§ Work task:
When you reach the line containing "Prevádzkovateľ si vyhradzuje" in the records below, start copying exactly, and stop once you have copied the line containing "Zákazníci si tiež kúpili".

:: Exercise materials

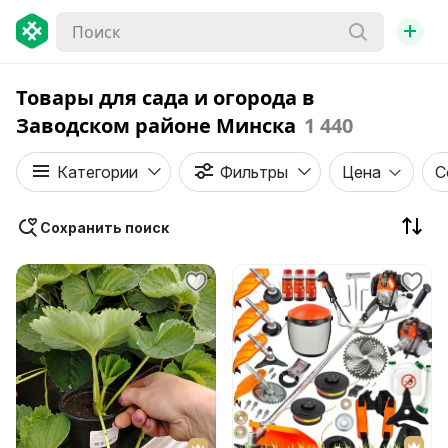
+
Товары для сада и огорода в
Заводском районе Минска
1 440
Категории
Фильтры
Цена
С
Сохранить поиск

::::
:: Exercise materials

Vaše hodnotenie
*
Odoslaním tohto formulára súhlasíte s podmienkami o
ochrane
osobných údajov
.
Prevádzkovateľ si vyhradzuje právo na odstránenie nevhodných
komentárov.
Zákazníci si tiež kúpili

::::

§ Answer for this exercise:
Prevádzkovateľ si vyhradzuje právo na odstránenie nevhodných
komentárov.
Zákazníci si tiež kúpili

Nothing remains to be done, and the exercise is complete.